Breaking News
light_mode

Mikroalga: Pahlawan Sunyi Penyelamat Bumi dari Krisis Iklim dan Kerusakan Lingkungan

  • account_circle Admin
  • calendar_month Minggu, 22 Feb 2026
  • visibility 205
  • print Cetak

info Atur ukuran teks artikel ini untuk mendapatkan pengalaman membaca terbaik.

Oleh: Tri Santi Kurnia

(Mahasiswa S3 Biologi UGM || Akademisi UIN Abdul Muthalib Sangadji Ambon)

Tajukmaluku.com-Selama ini kita terlalu sering memusatkan perhatian pada hutan ketika berbicara tentang paru-paru dunia. Kita menanam pohon, mengkampanyekan reboisasi, dan mengkritik deforestasi. Semua itu tentu penting. Namun, ada satu “pahlawan” lain yang luput dari perhatian publik yakni Mikroalga—organisme mikroskopis yang justru bekerja tanpa henti di wilayah yang menutupi 71% permukaan Bumi.

Bumi kerap disebut sebagai planet air. Artinya, sebagian besar kehidupan di planet ini sangat bergantung pada ekosistem perairan. Di dalamnya, mikroalga hidup dan berkembang dalam jumlah yang sangat besar. Organisme kecil ini mampu berfotosintesis seperti tumbuhan darat, menghasilkan oksigen, sekaligus membentuk biomassa.

Jika hutan bekerja di daratan, maka mikroalga bekerja di lautan, sungai, dan danau. Bahkan bisa jadi, kontribusi mereka terhadap produksi oksigen dunia jauh lebih besar dari yang kita bayangkan.

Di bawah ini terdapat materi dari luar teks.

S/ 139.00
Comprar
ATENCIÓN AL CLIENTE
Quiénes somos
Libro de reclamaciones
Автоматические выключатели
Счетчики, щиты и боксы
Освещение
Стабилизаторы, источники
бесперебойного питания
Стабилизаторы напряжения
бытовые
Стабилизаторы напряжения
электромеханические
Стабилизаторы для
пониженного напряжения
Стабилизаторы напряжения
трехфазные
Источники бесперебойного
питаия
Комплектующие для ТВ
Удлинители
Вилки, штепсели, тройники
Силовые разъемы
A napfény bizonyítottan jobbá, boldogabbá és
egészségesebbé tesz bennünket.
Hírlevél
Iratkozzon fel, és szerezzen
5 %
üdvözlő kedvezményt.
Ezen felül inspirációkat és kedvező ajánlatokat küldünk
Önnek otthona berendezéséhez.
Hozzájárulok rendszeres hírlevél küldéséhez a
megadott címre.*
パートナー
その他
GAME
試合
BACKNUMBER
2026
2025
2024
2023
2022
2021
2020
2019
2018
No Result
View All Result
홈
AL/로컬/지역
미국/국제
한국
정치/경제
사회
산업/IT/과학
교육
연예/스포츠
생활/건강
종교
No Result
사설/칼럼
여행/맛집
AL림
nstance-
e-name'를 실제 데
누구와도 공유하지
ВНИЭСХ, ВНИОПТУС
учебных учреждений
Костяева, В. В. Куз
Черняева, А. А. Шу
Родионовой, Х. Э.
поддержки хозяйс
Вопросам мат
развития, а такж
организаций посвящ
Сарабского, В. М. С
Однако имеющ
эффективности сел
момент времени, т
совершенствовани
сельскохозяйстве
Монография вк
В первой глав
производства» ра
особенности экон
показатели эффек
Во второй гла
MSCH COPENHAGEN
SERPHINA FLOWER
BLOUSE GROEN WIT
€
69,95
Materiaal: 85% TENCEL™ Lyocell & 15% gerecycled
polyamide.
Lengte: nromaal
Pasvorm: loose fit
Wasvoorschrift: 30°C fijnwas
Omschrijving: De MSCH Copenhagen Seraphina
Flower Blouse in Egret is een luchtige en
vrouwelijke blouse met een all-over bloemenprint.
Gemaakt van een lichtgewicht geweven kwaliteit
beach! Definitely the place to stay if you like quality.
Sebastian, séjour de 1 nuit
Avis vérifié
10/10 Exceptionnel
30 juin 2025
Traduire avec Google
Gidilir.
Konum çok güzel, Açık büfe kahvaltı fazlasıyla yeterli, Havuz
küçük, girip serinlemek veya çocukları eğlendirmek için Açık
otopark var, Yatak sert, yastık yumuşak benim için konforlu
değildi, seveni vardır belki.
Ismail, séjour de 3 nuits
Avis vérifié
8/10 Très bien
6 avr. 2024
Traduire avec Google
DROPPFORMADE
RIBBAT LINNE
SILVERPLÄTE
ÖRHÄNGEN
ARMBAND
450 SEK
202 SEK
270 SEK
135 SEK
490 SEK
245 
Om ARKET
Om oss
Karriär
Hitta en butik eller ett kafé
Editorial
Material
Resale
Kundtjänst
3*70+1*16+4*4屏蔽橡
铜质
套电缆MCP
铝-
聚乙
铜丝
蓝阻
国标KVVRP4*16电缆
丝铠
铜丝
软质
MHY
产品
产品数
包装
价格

Ironisnya, di tengah meningkatnya deforestasi dan degradasi lingkungan, perhatian terhadap peran mikroalga masih sangat minim. Kita cenderung memandang air hanya sebagai sumberdaya yang bisa dimanfaatkan, bukan sebagai sistem kehidupan yang kompleks. Padahal, di setiap badan air terdapat fondasi rantai makanan yang dimulai dari mikroalga.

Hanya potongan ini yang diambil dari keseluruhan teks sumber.